→ Problem to solve:
Up to and including the line that contains "The height and width of the screenshot is (2576, 118).", return every line from the start of the data, unchanged.

Stored data entries:
════
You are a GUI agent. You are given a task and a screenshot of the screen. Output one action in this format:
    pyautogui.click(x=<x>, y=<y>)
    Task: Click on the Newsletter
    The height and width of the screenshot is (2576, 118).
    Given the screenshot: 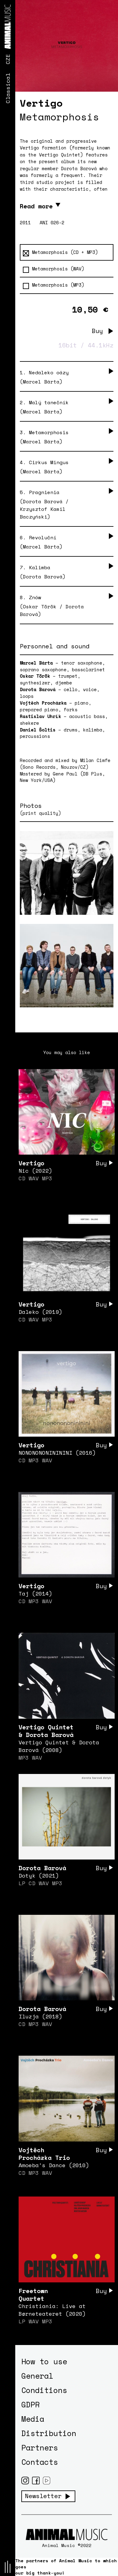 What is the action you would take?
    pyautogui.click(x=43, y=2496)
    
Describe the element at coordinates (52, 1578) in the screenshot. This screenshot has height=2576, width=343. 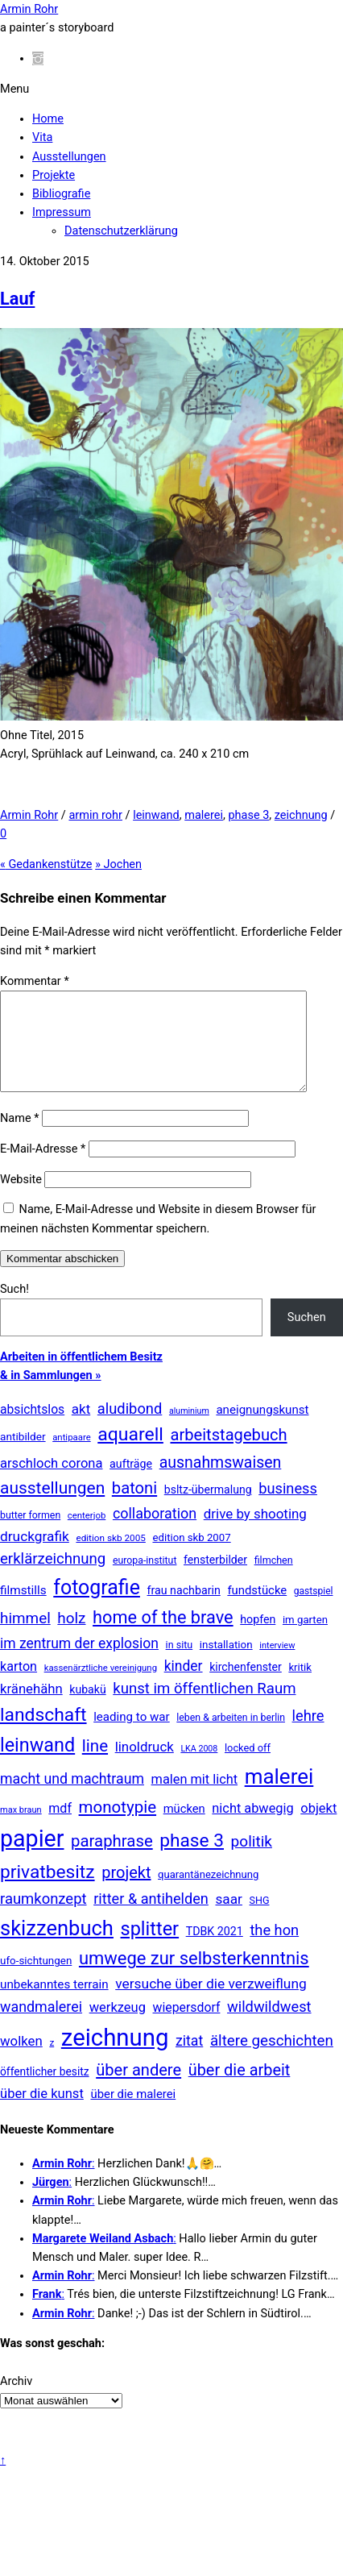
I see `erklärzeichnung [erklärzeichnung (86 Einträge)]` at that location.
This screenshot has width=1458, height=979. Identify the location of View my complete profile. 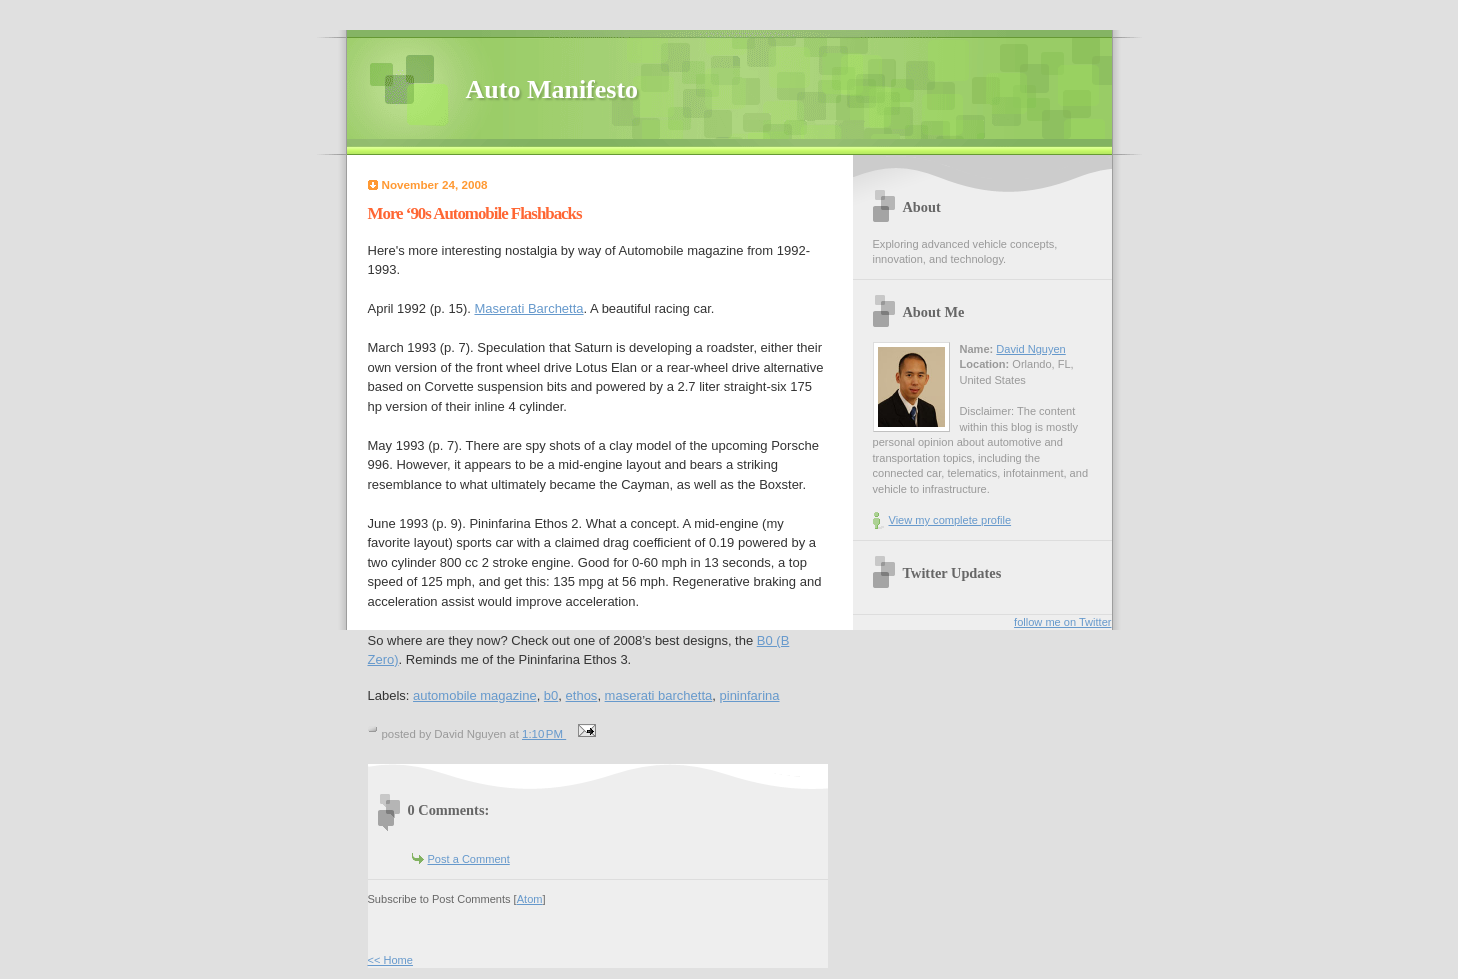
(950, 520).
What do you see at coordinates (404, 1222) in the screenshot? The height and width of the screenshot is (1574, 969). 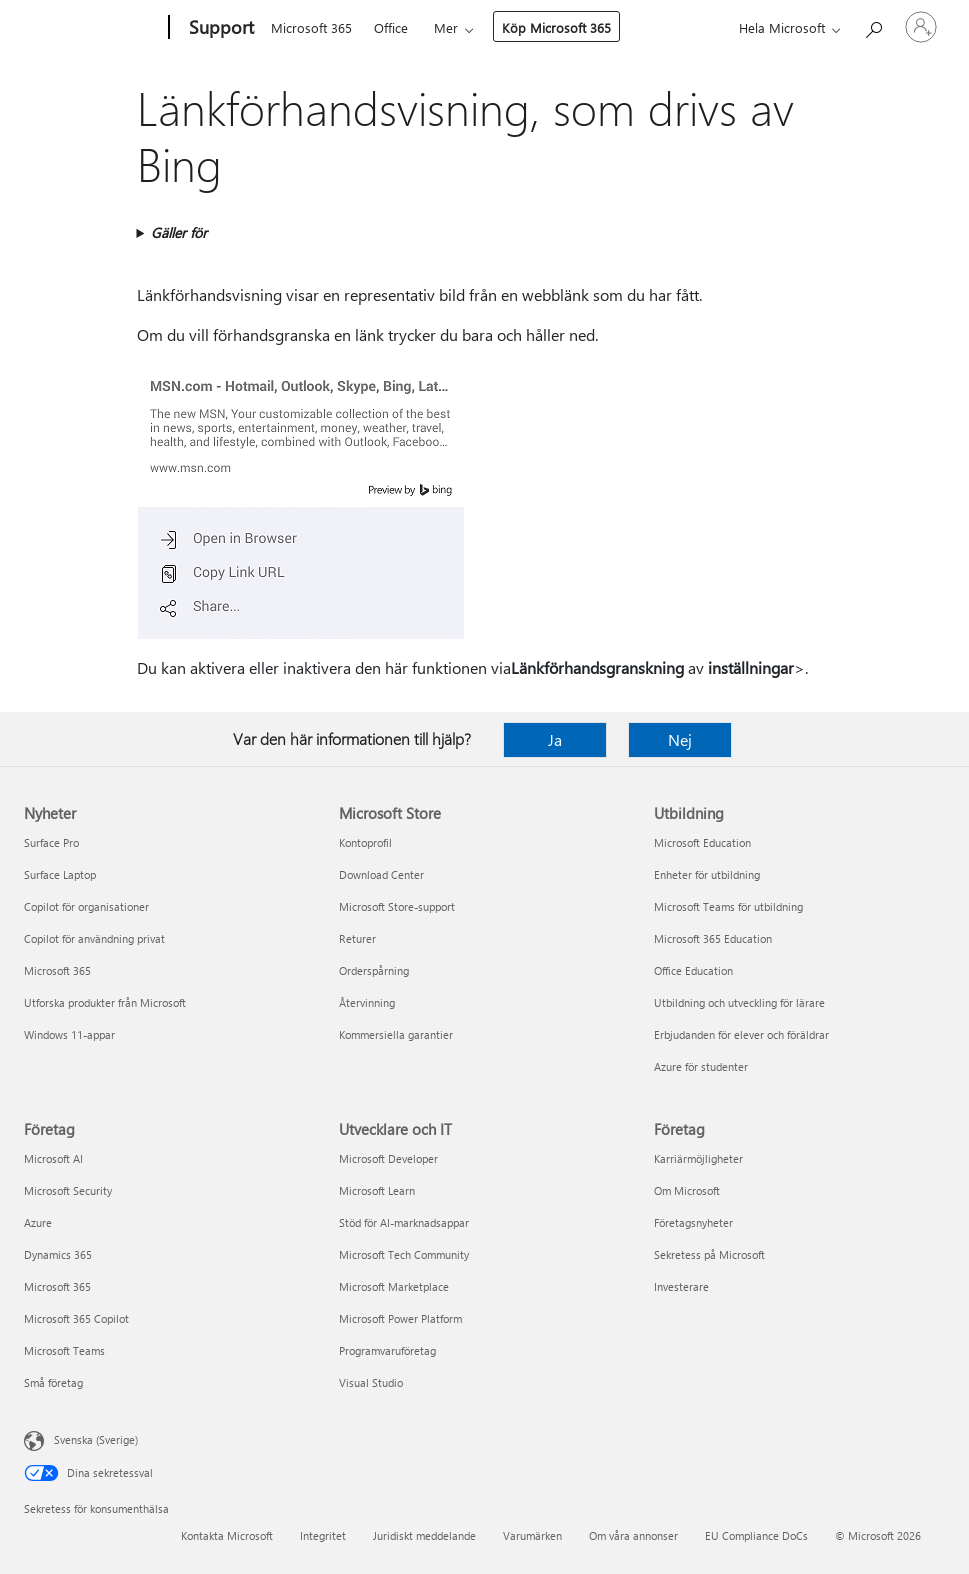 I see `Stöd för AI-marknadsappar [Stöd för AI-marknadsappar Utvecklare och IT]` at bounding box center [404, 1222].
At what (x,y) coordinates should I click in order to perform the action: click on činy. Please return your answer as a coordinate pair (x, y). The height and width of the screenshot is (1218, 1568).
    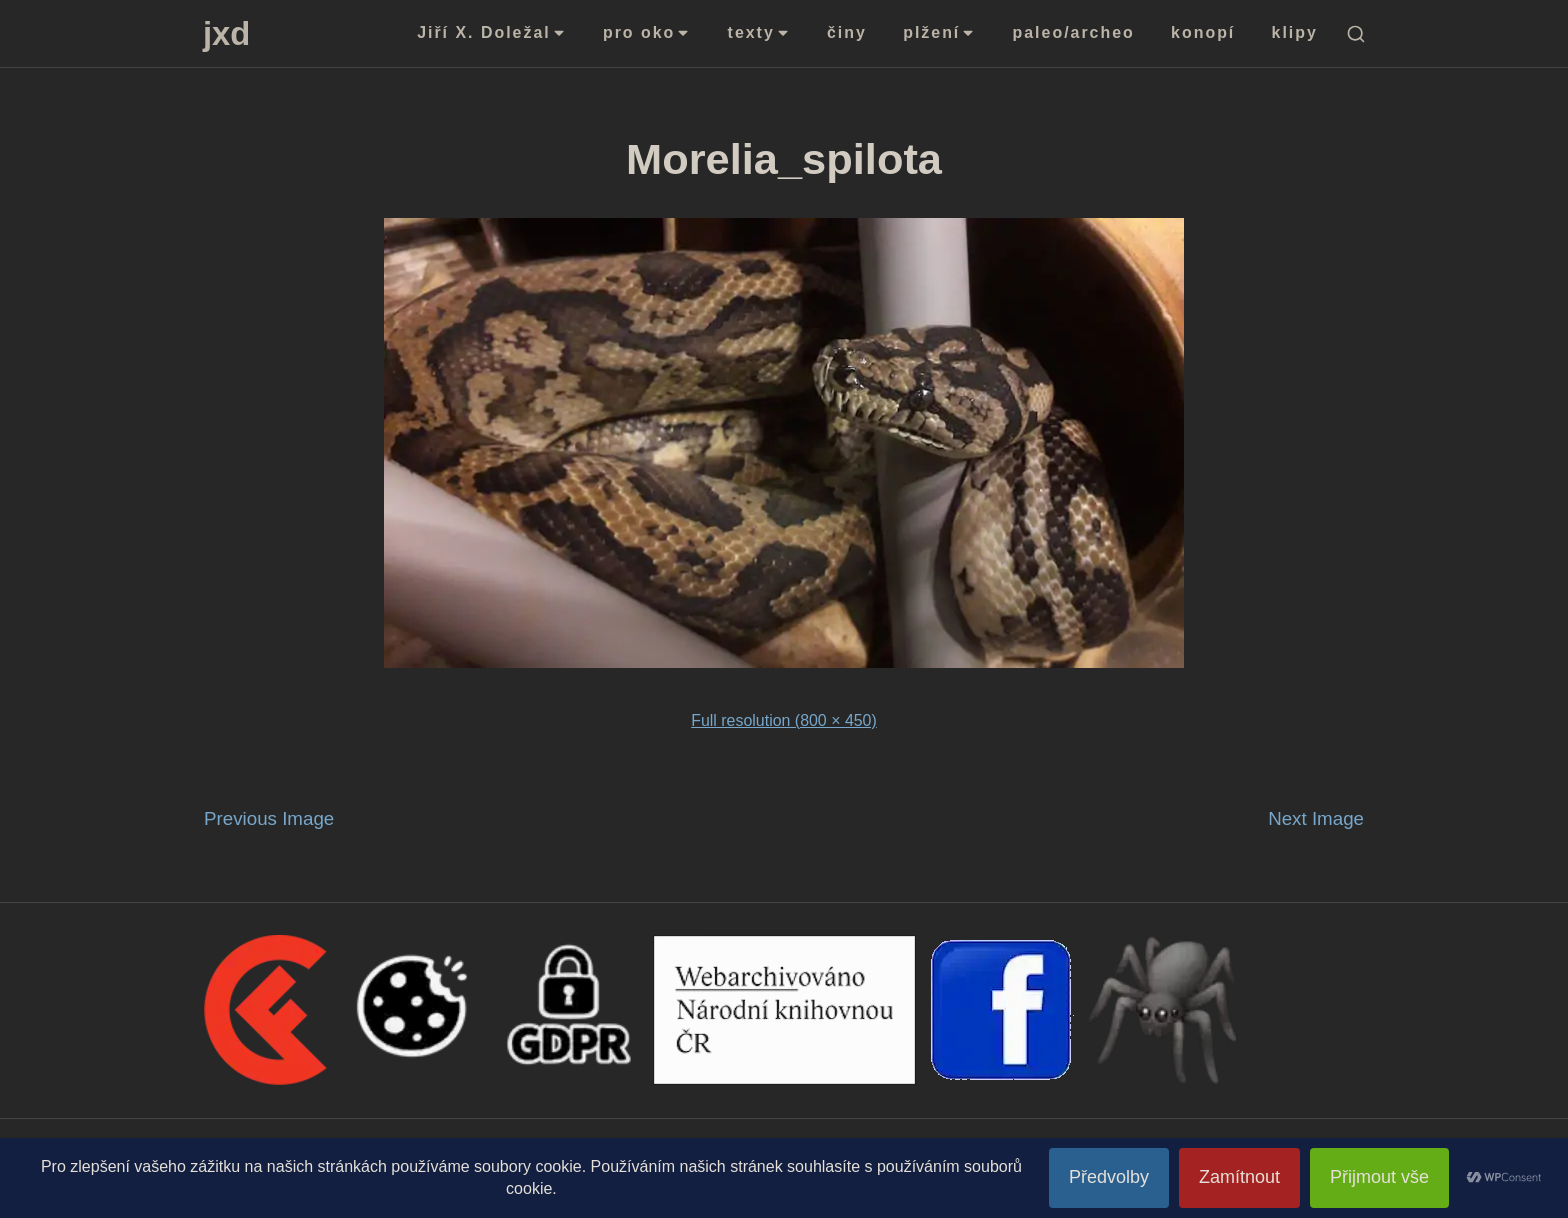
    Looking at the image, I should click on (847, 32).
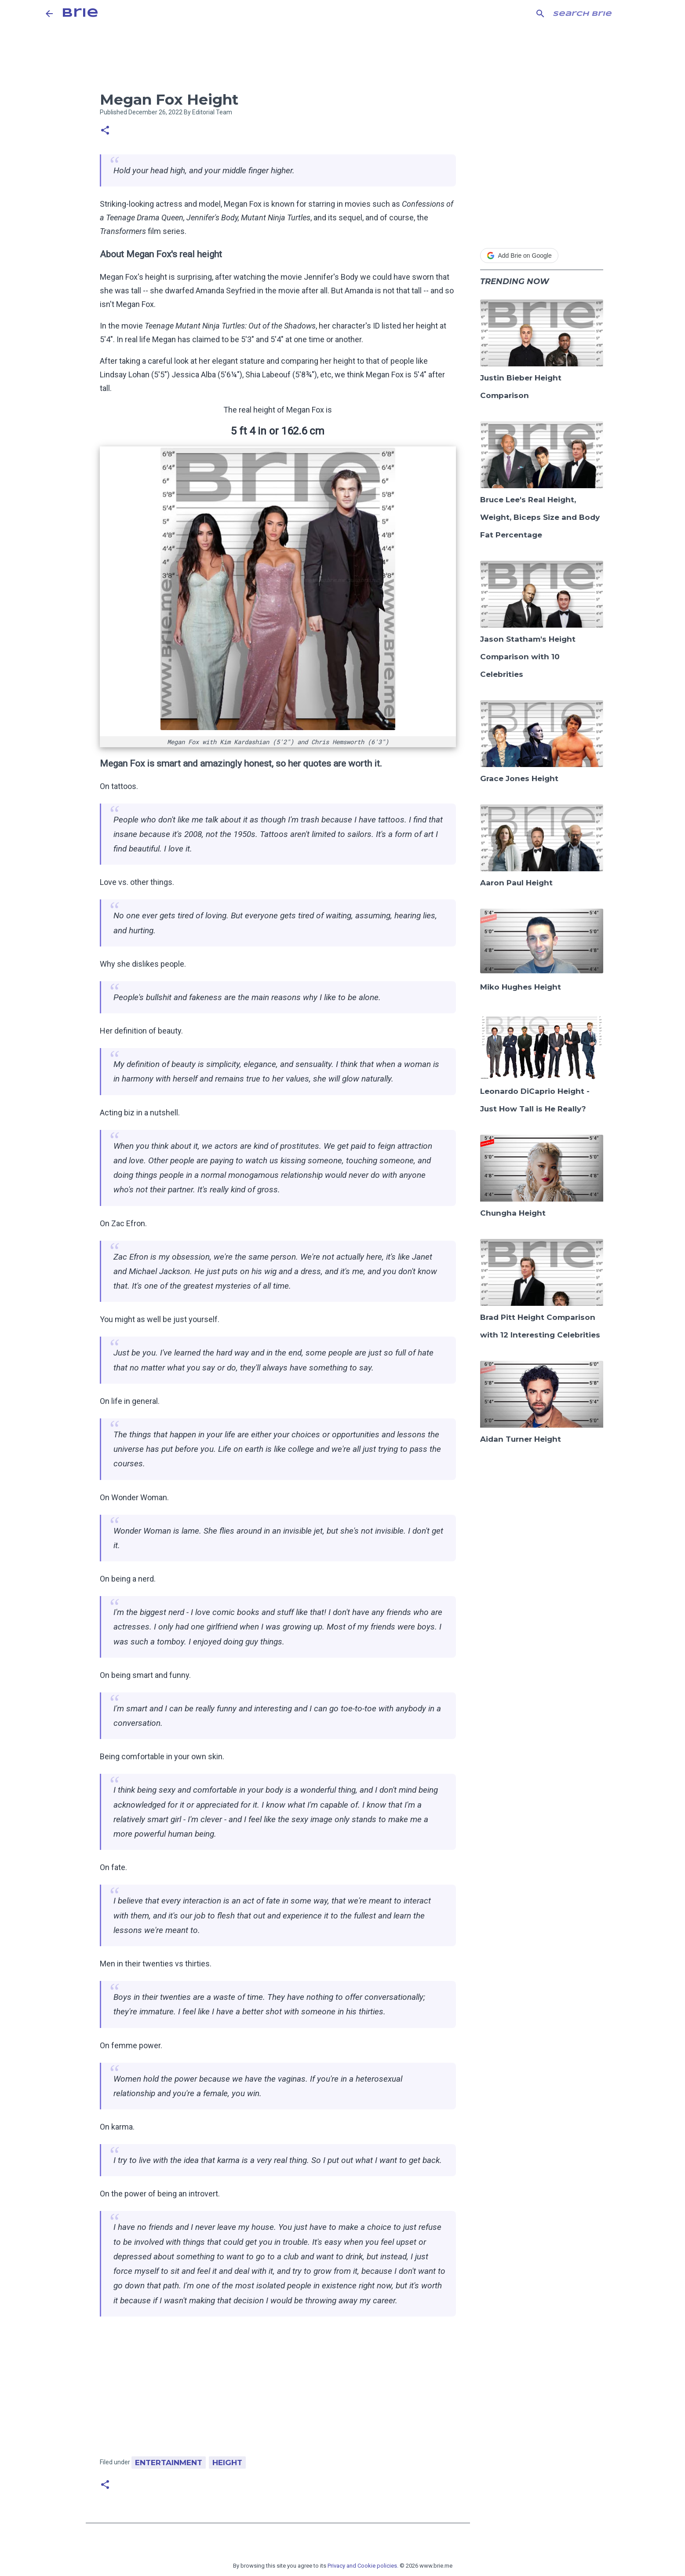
════
→ Reply:
You are a GUI agent. You are given a task and a screenshot of the screen. Output one action in this format:
    pyautogui.click(x=<x>, y=<y>)
    Task: Click on the Newsletter
    The height and width of the screenshot is (2576, 118).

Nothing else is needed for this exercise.